Doctors use medical records for two purposes: for diagnosis and treatment. Insurers use medical records to determine if you can do your job. What’s the problem?
If you have undergone a denial and an appeal, you have learned that your medical records are the one thing the insurer really looks at in making the disability determination, especially if there is no surveillance or in-person interview. If the insurer doesn't find evidence in the medical records that you can’t do your job, your claim is likely to be denied.

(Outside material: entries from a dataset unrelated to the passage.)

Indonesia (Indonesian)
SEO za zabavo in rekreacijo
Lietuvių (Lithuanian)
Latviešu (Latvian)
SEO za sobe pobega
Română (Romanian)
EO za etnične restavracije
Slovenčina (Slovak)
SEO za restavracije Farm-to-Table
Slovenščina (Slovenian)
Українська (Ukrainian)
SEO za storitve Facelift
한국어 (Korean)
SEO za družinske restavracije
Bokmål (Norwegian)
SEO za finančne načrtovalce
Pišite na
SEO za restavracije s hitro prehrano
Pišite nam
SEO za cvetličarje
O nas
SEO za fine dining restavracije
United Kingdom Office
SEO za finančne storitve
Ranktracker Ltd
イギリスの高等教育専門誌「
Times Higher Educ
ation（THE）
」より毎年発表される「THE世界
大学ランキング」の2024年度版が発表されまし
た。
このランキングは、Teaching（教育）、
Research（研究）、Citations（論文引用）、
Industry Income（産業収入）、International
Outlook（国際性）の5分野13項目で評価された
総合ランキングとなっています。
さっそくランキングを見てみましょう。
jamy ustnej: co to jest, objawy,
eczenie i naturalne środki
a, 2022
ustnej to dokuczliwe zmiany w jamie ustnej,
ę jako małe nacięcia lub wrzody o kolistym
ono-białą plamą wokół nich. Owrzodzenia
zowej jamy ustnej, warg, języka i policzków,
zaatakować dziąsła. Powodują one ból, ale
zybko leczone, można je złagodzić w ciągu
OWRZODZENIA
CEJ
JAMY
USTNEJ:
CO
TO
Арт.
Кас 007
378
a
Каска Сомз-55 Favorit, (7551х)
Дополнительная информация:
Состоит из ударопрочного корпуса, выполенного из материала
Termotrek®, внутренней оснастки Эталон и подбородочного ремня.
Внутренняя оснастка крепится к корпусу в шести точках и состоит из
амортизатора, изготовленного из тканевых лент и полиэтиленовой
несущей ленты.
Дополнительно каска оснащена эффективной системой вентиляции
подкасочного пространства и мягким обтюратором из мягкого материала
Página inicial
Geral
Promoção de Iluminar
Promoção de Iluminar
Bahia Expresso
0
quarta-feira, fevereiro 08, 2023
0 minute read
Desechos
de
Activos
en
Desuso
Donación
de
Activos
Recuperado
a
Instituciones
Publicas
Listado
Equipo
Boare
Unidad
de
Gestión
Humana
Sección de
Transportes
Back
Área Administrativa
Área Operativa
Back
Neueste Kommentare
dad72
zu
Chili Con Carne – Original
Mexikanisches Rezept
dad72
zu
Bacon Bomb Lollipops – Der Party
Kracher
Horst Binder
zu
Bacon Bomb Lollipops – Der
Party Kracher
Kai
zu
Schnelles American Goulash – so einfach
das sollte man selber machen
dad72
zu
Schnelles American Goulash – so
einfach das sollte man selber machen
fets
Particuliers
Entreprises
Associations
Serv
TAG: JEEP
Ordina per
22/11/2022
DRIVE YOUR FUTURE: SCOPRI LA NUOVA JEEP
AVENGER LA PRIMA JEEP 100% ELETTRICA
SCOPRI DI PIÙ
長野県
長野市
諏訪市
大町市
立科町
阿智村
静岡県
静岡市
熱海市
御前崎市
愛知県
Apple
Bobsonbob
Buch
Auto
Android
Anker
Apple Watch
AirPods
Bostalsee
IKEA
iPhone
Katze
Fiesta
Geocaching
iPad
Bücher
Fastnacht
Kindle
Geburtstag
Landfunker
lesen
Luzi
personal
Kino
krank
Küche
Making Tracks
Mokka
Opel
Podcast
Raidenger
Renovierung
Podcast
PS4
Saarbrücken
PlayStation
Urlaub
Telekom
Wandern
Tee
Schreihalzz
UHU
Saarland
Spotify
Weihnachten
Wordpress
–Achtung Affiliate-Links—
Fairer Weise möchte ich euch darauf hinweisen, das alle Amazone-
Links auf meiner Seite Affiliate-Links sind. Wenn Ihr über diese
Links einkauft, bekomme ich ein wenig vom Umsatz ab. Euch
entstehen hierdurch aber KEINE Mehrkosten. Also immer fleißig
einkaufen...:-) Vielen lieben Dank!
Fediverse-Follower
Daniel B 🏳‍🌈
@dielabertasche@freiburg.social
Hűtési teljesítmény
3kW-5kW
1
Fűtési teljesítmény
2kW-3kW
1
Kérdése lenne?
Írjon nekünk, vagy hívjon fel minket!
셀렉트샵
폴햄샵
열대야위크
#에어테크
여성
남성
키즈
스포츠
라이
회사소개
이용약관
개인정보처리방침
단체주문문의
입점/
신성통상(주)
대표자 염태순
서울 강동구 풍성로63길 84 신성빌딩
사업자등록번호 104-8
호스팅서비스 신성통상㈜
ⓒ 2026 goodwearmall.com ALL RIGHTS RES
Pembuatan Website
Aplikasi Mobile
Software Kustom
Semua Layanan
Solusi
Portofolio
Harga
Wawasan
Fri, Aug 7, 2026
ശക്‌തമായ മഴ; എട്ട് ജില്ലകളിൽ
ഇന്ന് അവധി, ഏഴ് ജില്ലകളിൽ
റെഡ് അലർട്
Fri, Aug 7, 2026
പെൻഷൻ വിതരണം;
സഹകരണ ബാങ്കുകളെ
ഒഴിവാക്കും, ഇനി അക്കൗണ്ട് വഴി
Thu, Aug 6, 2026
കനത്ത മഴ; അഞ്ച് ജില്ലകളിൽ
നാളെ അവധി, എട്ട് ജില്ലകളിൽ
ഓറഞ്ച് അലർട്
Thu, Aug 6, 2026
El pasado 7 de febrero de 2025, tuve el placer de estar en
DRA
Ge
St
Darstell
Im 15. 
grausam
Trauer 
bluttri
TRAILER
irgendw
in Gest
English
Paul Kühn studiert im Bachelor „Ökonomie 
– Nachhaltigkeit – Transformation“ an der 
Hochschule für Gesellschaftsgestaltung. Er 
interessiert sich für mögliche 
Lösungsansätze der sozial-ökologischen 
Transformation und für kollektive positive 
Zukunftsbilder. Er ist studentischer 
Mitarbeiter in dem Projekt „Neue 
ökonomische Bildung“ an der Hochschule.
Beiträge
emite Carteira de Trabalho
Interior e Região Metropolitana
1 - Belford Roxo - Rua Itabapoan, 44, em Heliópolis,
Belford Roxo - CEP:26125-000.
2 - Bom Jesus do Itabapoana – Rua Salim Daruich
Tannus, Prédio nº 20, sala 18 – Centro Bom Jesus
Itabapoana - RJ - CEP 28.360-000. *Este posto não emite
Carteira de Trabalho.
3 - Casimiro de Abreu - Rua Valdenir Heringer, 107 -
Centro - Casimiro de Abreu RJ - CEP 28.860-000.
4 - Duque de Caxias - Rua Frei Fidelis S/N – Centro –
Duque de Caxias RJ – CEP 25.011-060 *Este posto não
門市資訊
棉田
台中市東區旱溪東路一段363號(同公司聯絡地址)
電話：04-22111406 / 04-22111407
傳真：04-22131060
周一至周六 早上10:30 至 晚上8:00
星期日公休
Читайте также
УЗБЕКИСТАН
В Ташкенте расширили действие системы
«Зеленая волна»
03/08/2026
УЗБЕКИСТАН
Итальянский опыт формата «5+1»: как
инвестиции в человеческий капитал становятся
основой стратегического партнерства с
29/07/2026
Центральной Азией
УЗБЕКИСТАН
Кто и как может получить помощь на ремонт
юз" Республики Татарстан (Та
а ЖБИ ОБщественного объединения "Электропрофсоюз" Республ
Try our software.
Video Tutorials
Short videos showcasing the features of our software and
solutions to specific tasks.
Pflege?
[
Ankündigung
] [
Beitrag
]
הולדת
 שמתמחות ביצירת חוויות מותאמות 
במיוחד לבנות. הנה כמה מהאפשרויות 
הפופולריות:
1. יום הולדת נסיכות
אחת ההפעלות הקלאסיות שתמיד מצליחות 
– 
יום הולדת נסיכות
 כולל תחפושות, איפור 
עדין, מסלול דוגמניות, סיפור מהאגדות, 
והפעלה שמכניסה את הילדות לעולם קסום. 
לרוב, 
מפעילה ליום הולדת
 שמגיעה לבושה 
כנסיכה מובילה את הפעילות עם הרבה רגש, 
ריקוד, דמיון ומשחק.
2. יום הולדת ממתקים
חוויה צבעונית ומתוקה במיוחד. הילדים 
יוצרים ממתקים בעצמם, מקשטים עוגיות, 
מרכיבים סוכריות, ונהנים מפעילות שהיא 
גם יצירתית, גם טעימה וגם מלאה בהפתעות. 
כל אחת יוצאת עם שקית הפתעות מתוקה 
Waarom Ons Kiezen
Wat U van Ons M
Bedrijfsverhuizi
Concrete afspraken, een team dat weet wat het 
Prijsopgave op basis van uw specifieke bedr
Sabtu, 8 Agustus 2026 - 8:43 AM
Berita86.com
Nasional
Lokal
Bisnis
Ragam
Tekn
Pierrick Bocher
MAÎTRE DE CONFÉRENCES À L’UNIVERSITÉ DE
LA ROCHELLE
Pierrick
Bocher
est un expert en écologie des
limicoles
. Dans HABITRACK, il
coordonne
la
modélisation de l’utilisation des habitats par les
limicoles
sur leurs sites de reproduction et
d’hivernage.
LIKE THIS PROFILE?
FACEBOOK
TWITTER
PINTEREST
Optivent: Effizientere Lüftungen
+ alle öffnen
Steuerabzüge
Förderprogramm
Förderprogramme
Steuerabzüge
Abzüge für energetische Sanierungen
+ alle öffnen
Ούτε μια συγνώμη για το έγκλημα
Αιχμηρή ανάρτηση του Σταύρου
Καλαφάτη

There are legitimate uses of the medical records by the insurer. Using the medical records to assess the quality of the diagnosis is fine or for direct evidence contradicting a claimed impairment. For instance:
- It may be legitimate for the insurer to question a diagnosis of fibromyalgia if the tender points test is not done;
- It may be proper for the insurer to consider statements in the medical records that directly disprove a claimed impairment. If inability to twist the neck is a claimed disability, and physical therapy records show full range of movement of the neck, using the records to show there is no neck limitation is legitimate.
So what’s the problem?
The problem is that the insurers treat the absence of evidence of vocational impairment as evidence of absence of an impairment: if the medical records don’t say you are impaired, then the insurer will conclude you are not impaired. But, doctors don’t maintain their records to show current vocational impairment. They maintain the records to address two things:
- Diagnosis: whether the conditions by which a disorder is diagnosed are present and what testing is necessary to show it; and
- Treatment: what treatments have been tried, and whether the treatment alleviates the condition and side effects resulting from the treatment.